Sendo assim, alguns ladrões com tino empreendedorial estão fazendo
arbitragem, comprando no mercado negro e revendendo para lojas varejistas,
presumivelmente a preço de atacado.
Ainda mais enigmático é o fato de que nenhuma outra marca de sabão
líquido tem sido alvo de ataques.
Portanto,
qual a explicação? Este fenômeno é
apenas mais uma confirmação da constatação de Menger de que o mercado reage à
ausência de uma moeda forte monetizando mercadorias altamente
comercializáveis. Está claro que o Tide
surgiu como uma moeda local para auxiliar transações no mercado negro,
especialmente transações envolvendo drogas — mas também transações legais em
áreas de baixa renda. De fato, relatos
policiais afirmam que o Tide está sendo trocado por heroína e metanfetamina, e que
traficantes possuem vastos estoques do sabão líquido, os quais eles também
estão dispostos a revender.

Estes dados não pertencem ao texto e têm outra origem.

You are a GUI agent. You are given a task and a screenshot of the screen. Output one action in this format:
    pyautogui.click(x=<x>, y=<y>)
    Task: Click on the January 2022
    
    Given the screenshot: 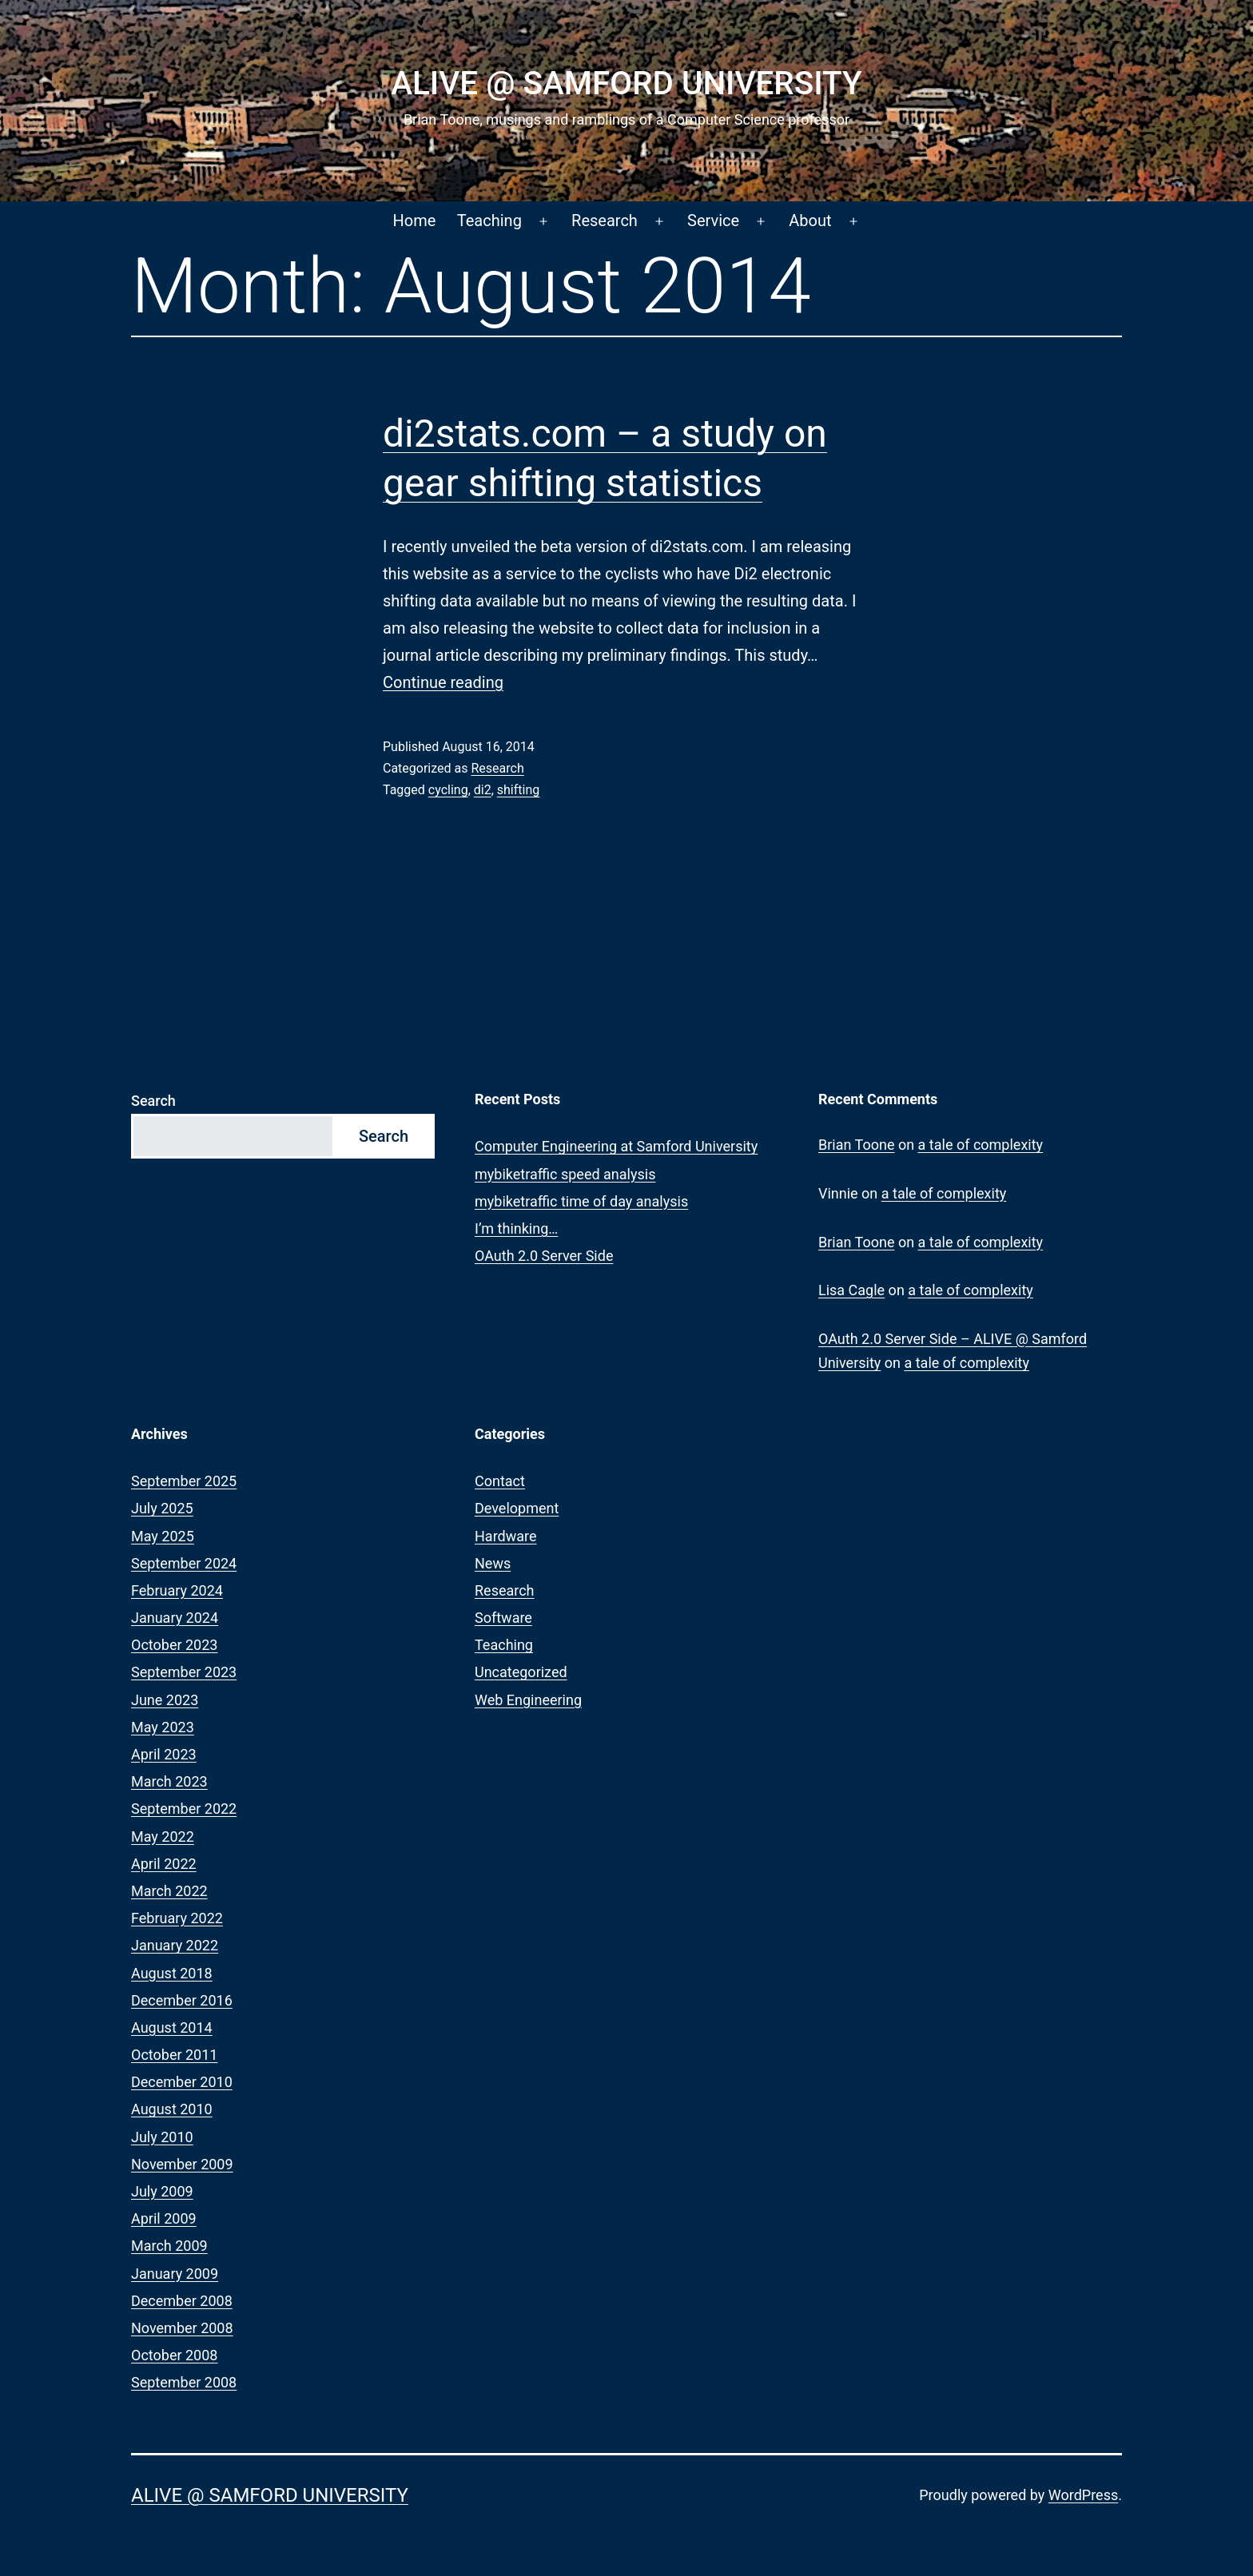 What is the action you would take?
    pyautogui.click(x=174, y=1945)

Mas por que
um sabão líquido de lavar roupas está sendo empregado como dinheiro, e por que
o Tide em particular?
Menger
identificou as qualidades que uma mercadoria deve possuir para se transformar
em um meio de troca. O Tide possui a
maioria destas qualidades e em ampla medida.

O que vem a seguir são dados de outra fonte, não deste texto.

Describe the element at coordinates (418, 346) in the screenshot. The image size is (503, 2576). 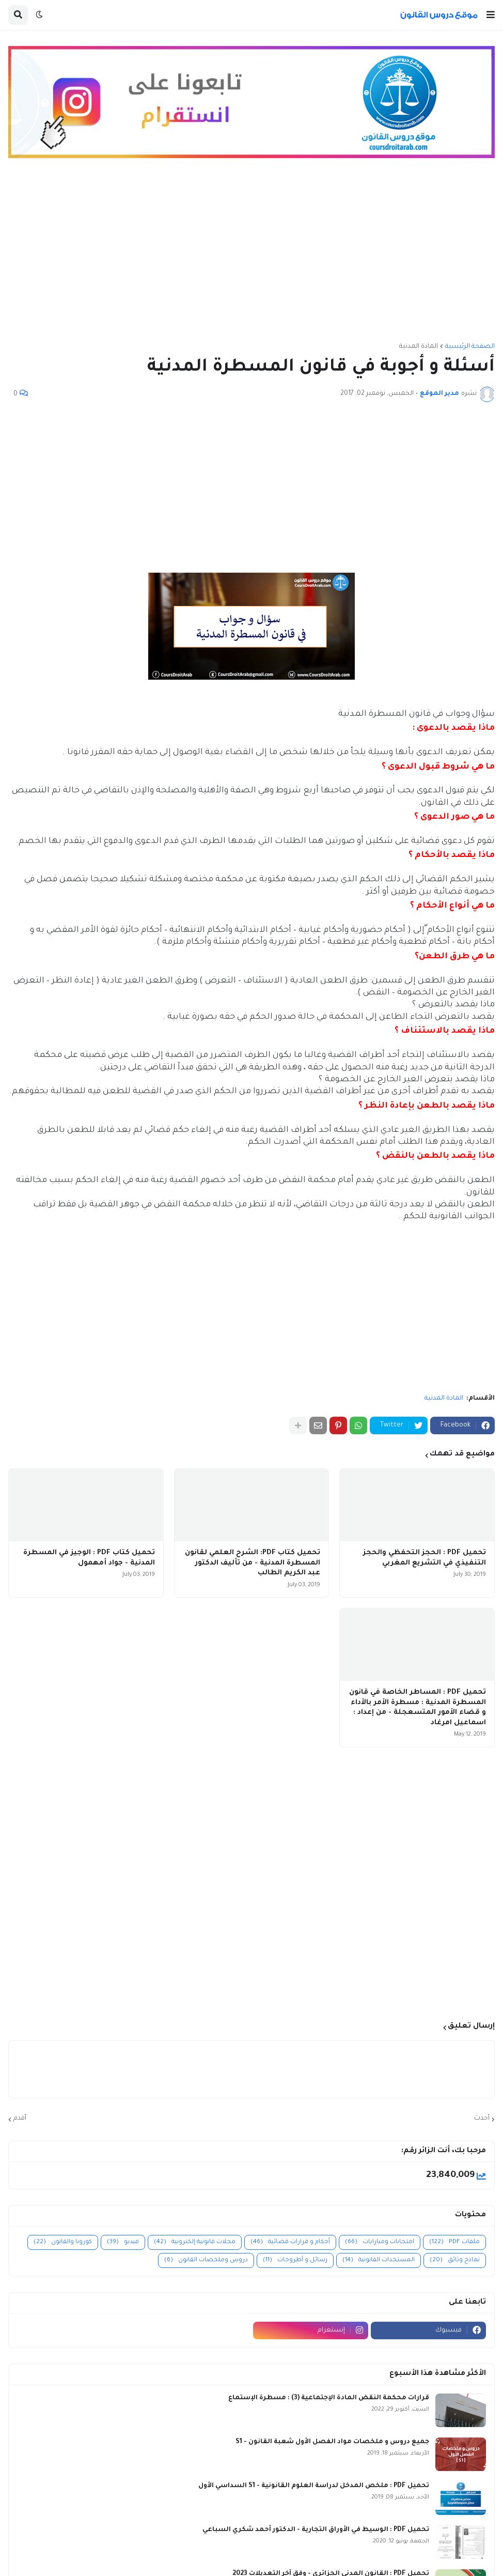
I see `المادة المدنية` at that location.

Para que uma mercadoria se transforme em dinheiro em uma economia em que
predomina o escambo, ela tem de ser amplamente utilizada, prontamente
reconhecível e durável. Ela também tem
de ter uma razão valor/peso relativamente alta, de modo que ela possa ser
facilmente transportada. O Tide é a mais
popular marca de sabão de lavar roupa e é amplamente utilizado por todos os
grupos socioeconômicos. O Tide também é
facilmente reconhecido por causa de sua inconfundível embalagem laranja com seu
logotipo circular colorido e brilhante. Sabão
de lavar roupa também pode ser estocado por longos períodos sem perder a
qualidade e a eficácia. É verdade que o
Tide é um tanto volumoso e inconveniente para ser transportado à mão em grandes
quantidades; porém, uma quantidade suficiente pode ser carregada na mão ou em
um carrinho de compras para transações pequenas, ao passo que quantidades
maiores podem ser facilmente transportadas e transferidas utilizando-se
automóveis.
Assim
como a enormemente propagandeada guerra contra as drogas que os governos têm
promovido — e perdido — por décadas, eles também estão condenados a perder
sua sub-reptícia guerra contra o dinheiro, pois o livre mercado pode e irá
responder à demanda dos cidadãos comuns por uma moeda confiável e conveniente.